EXERCISE DETAILS
Identify, in the records below, every line where the string "results" appears, and copy each such line.

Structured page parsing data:
==============================

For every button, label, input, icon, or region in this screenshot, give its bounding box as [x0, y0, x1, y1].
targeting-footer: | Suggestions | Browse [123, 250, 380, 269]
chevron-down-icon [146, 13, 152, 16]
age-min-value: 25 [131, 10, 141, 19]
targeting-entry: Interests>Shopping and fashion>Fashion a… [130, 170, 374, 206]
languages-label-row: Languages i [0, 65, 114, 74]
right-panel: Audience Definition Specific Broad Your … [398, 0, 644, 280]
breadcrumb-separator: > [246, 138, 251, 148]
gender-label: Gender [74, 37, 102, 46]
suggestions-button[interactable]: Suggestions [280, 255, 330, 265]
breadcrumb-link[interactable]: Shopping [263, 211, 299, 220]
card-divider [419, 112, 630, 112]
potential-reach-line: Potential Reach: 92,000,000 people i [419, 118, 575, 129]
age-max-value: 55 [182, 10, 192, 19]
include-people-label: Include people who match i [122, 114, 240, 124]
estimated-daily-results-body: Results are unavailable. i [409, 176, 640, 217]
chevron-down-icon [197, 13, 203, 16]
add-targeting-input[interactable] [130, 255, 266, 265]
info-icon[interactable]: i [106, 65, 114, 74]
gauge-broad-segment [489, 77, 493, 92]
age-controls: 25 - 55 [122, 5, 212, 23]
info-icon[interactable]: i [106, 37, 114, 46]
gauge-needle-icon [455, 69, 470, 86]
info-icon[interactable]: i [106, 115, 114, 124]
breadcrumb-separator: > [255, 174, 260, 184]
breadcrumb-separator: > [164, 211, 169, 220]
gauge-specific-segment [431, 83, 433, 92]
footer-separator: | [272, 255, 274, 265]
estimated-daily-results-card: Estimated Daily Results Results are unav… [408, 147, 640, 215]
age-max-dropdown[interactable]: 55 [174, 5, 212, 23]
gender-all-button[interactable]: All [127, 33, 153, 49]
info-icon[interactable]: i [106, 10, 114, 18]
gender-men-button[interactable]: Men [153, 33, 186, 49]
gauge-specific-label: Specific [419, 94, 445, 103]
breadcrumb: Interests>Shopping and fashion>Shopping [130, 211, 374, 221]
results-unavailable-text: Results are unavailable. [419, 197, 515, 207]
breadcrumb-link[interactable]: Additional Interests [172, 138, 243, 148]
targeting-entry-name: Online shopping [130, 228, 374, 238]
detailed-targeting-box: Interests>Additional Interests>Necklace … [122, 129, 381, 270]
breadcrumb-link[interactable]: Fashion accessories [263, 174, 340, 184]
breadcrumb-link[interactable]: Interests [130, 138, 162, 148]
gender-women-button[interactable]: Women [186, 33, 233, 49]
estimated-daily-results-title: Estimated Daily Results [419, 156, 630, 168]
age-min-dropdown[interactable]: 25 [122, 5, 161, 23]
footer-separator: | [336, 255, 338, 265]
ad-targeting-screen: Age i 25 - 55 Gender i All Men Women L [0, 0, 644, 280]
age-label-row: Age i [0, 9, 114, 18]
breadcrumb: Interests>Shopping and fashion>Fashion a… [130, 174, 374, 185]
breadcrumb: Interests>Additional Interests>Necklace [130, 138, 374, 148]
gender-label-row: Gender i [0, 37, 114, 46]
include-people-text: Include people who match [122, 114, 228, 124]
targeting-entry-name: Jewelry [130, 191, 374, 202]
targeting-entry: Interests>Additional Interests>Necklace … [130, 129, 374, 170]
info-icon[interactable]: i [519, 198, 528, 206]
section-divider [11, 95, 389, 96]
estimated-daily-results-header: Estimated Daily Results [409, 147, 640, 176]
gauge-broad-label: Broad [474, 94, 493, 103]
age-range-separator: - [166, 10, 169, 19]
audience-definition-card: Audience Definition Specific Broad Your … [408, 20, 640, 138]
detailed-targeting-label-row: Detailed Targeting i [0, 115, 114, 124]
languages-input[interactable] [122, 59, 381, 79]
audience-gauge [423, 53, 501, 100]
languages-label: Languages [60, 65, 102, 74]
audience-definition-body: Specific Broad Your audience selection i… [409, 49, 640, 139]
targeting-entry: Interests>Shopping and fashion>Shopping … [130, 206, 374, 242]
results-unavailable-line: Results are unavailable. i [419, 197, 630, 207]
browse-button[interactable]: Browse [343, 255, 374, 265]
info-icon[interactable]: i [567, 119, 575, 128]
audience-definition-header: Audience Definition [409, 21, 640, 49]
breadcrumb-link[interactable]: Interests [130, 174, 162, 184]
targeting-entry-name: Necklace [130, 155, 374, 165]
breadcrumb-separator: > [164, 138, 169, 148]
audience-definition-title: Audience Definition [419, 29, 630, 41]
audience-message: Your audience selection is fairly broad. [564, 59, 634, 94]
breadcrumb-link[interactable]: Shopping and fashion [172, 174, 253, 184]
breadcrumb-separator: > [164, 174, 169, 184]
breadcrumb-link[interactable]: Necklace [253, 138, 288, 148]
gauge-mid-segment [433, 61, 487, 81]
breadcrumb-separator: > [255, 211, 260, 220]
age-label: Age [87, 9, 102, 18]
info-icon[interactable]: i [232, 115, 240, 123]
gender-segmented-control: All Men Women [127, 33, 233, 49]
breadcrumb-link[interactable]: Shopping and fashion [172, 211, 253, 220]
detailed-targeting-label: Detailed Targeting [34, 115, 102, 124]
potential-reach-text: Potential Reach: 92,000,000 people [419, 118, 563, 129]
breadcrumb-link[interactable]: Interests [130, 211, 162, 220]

==============================

SOLUTION TO THE PROBLEM
estimated-daily-results-body: Results are unavailable. i [409, 176, 640, 217]
estimated-daily-results-card: Estimated Daily Results Results are unav… [408, 147, 640, 215]
results-unavailable-text: Results are unavailable. [419, 197, 515, 207]
estimated-daily-results-title: Estimated Daily Results [419, 156, 630, 168]
estimated-daily-results-header: Estimated Daily Results [409, 147, 640, 176]
results-unavailable-line: Results are unavailable. i [419, 197, 630, 207]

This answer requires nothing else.